### Records supplied

◇ ◇ ◇ ◇

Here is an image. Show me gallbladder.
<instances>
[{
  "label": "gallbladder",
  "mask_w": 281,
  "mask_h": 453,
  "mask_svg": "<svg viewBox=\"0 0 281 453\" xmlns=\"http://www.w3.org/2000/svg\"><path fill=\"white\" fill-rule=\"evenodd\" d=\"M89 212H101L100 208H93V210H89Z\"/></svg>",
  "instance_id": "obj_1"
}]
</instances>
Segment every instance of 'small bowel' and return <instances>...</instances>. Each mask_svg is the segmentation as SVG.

◇ ◇ ◇ ◇

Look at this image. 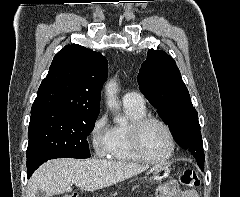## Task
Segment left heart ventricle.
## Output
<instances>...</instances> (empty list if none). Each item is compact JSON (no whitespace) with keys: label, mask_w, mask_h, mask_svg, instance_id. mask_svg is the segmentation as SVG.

◇ ◇ ◇ ◇

### Exercise description
Transcribe the records above from the line holding "Segment left heart ventricle." down to the line holding "<instances>...</instances> (empty list", inclusive, without adding anything.

### Answer box
Segment left heart ventricle.
## Output
<instances>...</instances> (empty list if none). Each item is compact JSON (no whitespace) with keys: label, mask_w, mask_h, mask_svg, instance_id. mask_svg is the segmentation as SVG.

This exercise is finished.